In my previous post I mentioned a data model based on logs of requests sent to a webserver:
[…]
When someone opens your website, their browser requests a file (a .html or the like) from the server. And usually the server logs those requests (or at least you can make it to). Some website hosts call those “access logs”, some others “http logs”, but that’s the same thing…
Those server-side logs contain some rudimentary information on the device sending a request to the server, mostly the IP address and user agent of the browser. They also contain a timestamp, obviously. And they contain the full URI used in the request.
If we consider (successful) requests to a webserver’s .html files “pageviews”, we can use those logs to model sessions - just like the client-side tracking would do, too. OK, there are no events (clicks etc.) other than downloads, as those do not trigger a request to the server immediately. Identifying users (even if they log in) might also be rather difficult (unless a login also triggers a request to your webserver 😜), but pageviews are already very useful.
[…]
Regardless of those caveats, I believe those logs can be rather useful - either to…
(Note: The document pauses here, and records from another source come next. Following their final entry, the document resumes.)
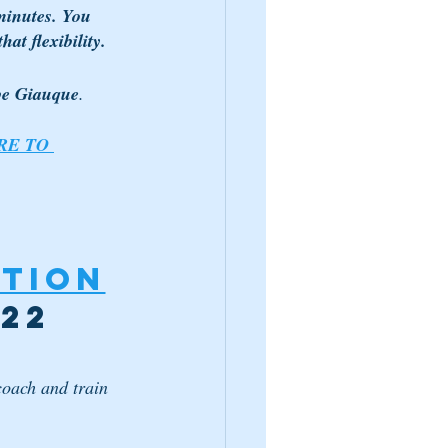
inutes. You 
at flexibility. 
ibe Giauque
.
RE TO 
tion
022
coach and train 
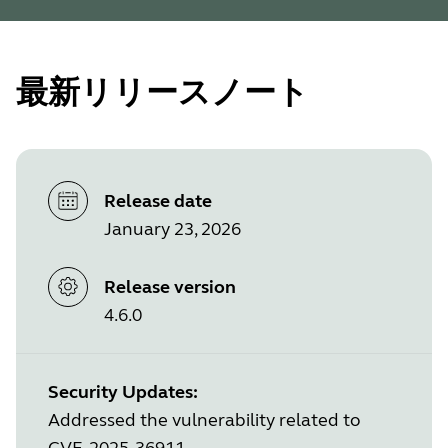
最新リリースノート
Release date
January 23, 2026
Release version
4.6.0
Security Updates:
Addressed the vulnerability related to
CVE-2025-36911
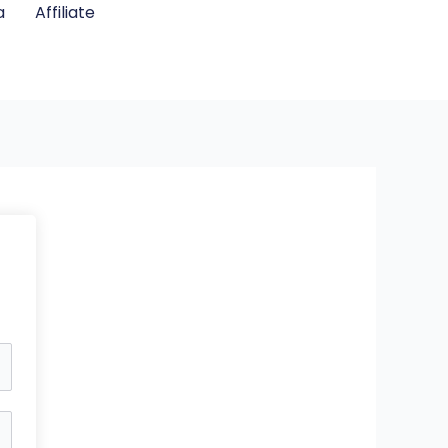
a
Affiliate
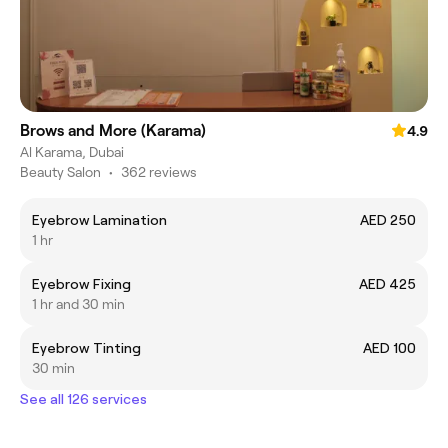
Brows and More (Karama)
4.9
Al Karama, Dubai
Beauty Salon
•
362 reviews
Eyebrow Lamination
AED 250
1 hr
Eyebrow Fixing
AED 425
1 hr and 30 min
Eyebrow Tinting
AED 100
30 min
See all 126 services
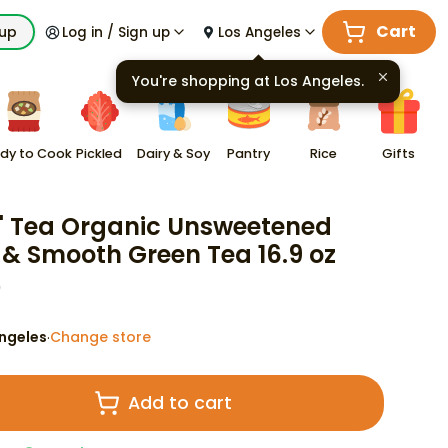
Cart
kup
Log in / Sign up
Los Angeles
You're shopping at
Los Angeles
.
dy to Cook
Pickled
Dairy & Soy
Pantry
Rice
Gifts
' Tea Organic Unsweetened
 & Smooth Green Tea 16.9 oz
9
ngeles
Change store
·
Add to cart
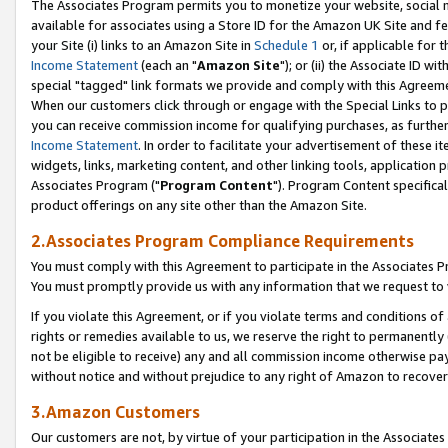
The Associates Program permits you to monetize your website, social me
available for associates using a Store ID for the Amazon UK Site and f
your Site (i) links to an Amazon Site in
Schedule 1
or, if applicable for t
Income Statement
(each an "
Amazon Site
"); or (ii) the Associate ID w
special "tagged" link formats we provide and comply with this Agreeme
When our customers click through or engage with the Special Links to p
you can receive commission income for qualifying purchases, as further d
Income Statement
. In order to facilitate your advertisement of these i
widgets, links, marketing content, and other linking tools, application 
Associates Program ("
Program Content
"). Program Content specifical
product offerings on any site other than the Amazon Site.
2.Associates Program Compliance Requirements
You must comply with this Agreement to participate in the Associates
You must promptly provide us with any information that we request to 
If you violate this Agreement, or if you violate terms and conditions 
rights or remedies available to us, we reserve the right to permanently
not be eligible to receive) any and all commission income otherwise pay
without notice and without prejudice to any right of Amazon to recove
3.Amazon Customers
Our customers are not, by virtue of your participation in the Associates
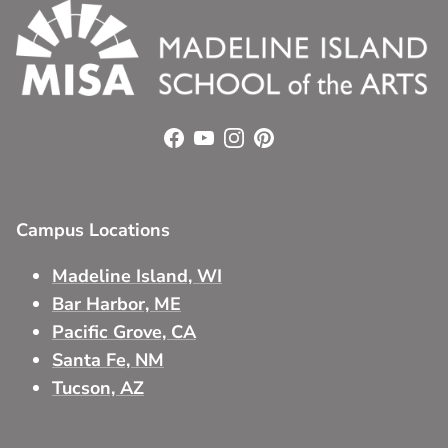
Facebook
YouTube
Instagram
Pinterest
Campus Locations
Madeline Island, WI
Bar Harbor, ME
Pacific Grove, CA
Santa Fe, NM
Tucson, AZ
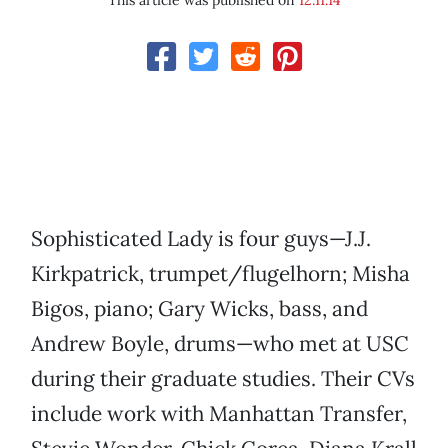
This article was published on
12.11.14
Sophisticated Lady is four guys—J.J.
Kirkpatrick, trumpet/flugelhorn; Misha
Bigos, piano; Gary Wicks, bass, and
Andrew Boyle, drums—who met at USC
during their graduate studies. Their CVs
include work with Manhattan Transfer,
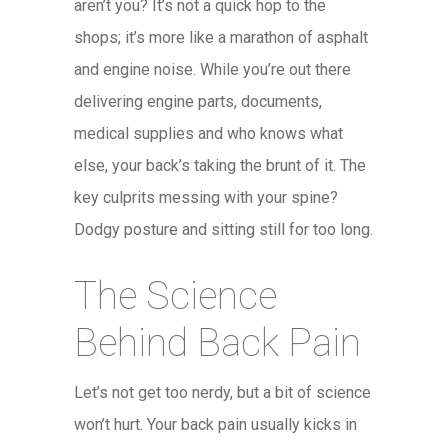
aren’t you? It’s not a quick hop to the
shops; it’s more like a marathon of asphalt
and engine noise. While you’re out there
delivering engine parts, documents,
medical supplies and who knows what
else, your back’s taking the brunt of it. The
key culprits messing with your spine?
Dodgy posture and sitting still for too long.
The Science
Behind Back Pain
Let’s not get too nerdy, but a bit of science
won’t hurt. Your back pain usually kicks in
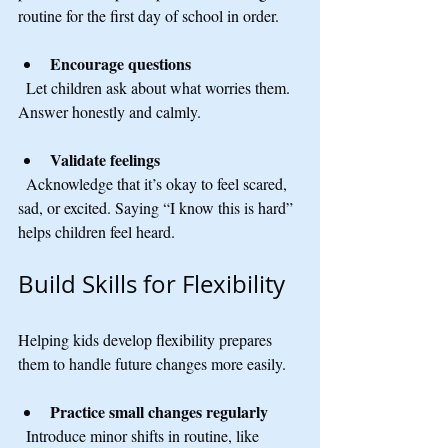
routine for the first day of school in order.
Encourage questions
  Let children ask about what worries them. 
Answer honestly and calmly.
Validate feelings
  Acknowledge that it’s okay to feel scared, 
sad, or excited. Saying “I know this is hard” 
helps children feel heard.
Build Skills for Flexibility
Helping kids develop flexibility prepares 
them to handle future changes more easily.
Practice small changes regularly
  Introduce minor shifts in routine, like 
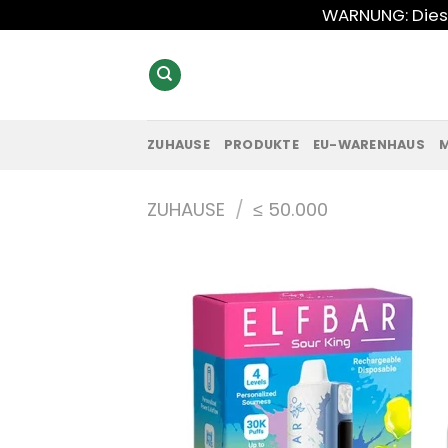
Zum
WARNUNG: Diese
Inhalt
springen
ZUHAUSE
PRODUKTE
EU-WARENHAUS
ZUHAUSE
/
≤ 50.000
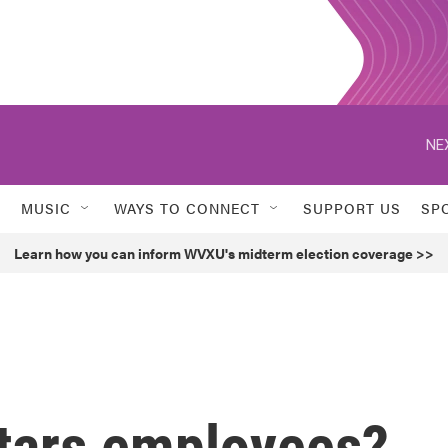
NE
MUSIC
WAYS TO CONNECT
SUPPORT US
SP
Learn how you can inform WVXU's midterm election coverage >>
stars employees?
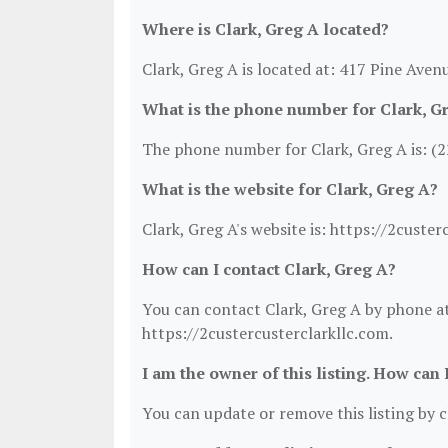
Where is Clark, Greg A located?
Clark, Greg A is located at: 417 Pine Aven
What is the phone number for Clark, G
The phone number for Clark, Greg A is: (
What is the website for Clark, Greg A?
Clark, Greg A's website is: https://2custer
How can I contact Clark, Greg A?
You can contact Clark, Greg A by phone at 
https://2custercusterclarkllc.com.
I am the owner of this listing. How can 
You can update or remove this listing by cl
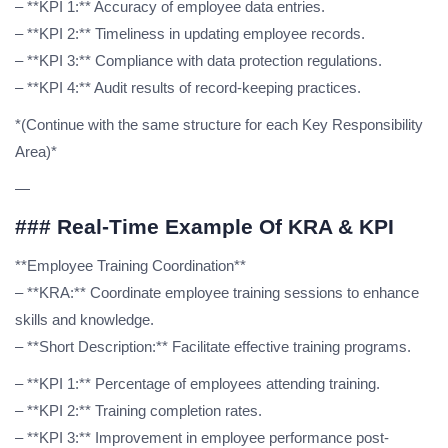
– **KPI 1:** Accuracy of employee data entries.
– **KPI 2:** Timeliness in updating employee records.
– **KPI 3:** Compliance with data protection regulations.
– **KPI 4:** Audit results of record-keeping practices.
*(Continue with the same structure for each Key Responsibility
Area)*
—
### Real-Time Example Of KRA & KPI
**Employee Training Coordination**
– **KRA:** Coordinate employee training sessions to enhance
skills and knowledge.
– **Short Description:** Facilitate effective training programs.
– **KPI 1:** Percentage of employees attending training.
– **KPI 2:** Training completion rates.
– **KPI 3:** Improvement in employee performance post-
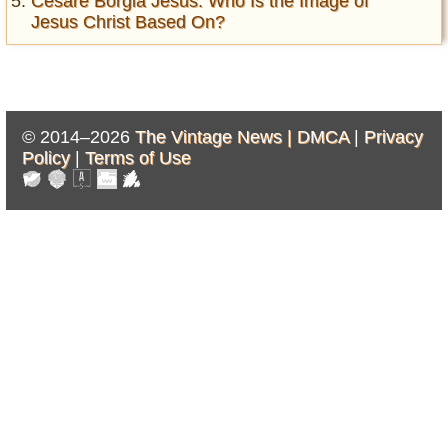
Cesare Borgia Jesus: Who Is the Image of
Jesus Christ Based On?
© 2014–2026
The Vintage News |
DMCA
|
Privacy
Policy
|
Terms of Use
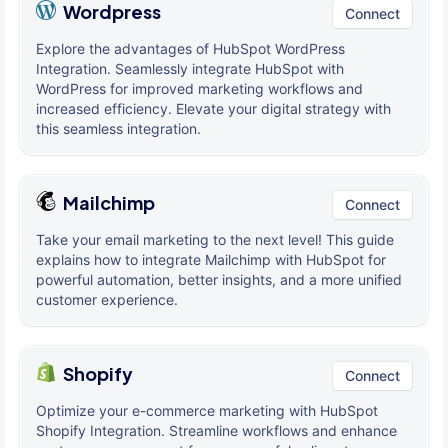
Wordpress
Connect
Explore the advantages of HubSpot WordPress
Integration. Seamlessly integrate HubSpot with
WordPress for improved marketing workflows and
increased efficiency. Elevate your digital strategy with
this seamless integration.
Mailchimp
Connect
Take your email marketing to the next level! This guide
explains how to integrate Mailchimp with HubSpot for
powerful automation, better insights, and a more unified
customer experience.
Shopify
Connect
Optimize your e-commerce marketing with HubSpot
Shopify Integration. Streamline workflows and enhance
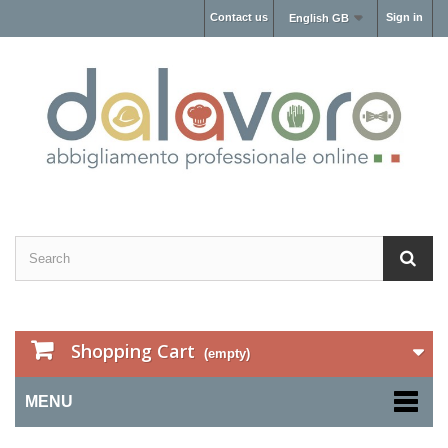
Contact us
Sign in
English GB
Shopping Cart
(empty)
MENU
develop an understanding of the true dimension of traffic on a site without any filters (ITP, iOS14+, …) or
tracking conversions not tracked by client-side tracking (that’s what the mentioned post was about) or
tracking events otherwise not trackable.
The first two are obvious (I presume), let me quickly explain what I mean by the third: Say you have some file users can download from your site. You add a download button/link and can track the click on it via client-side tracking, cool. But what if the file is something you want users to download to their phone, like a .vcf (virtual contact file)? You might then add a QR code to the page for people to scan with their phone. Even if that QR code is just a link to the same page, where the user then has to click the download button/link, you create a new session on a different device - probably you could somehow stitch those sessions together. If that QR code links to the .vcf directly, there is not even a (trackable) session, it’s just a download with a different device.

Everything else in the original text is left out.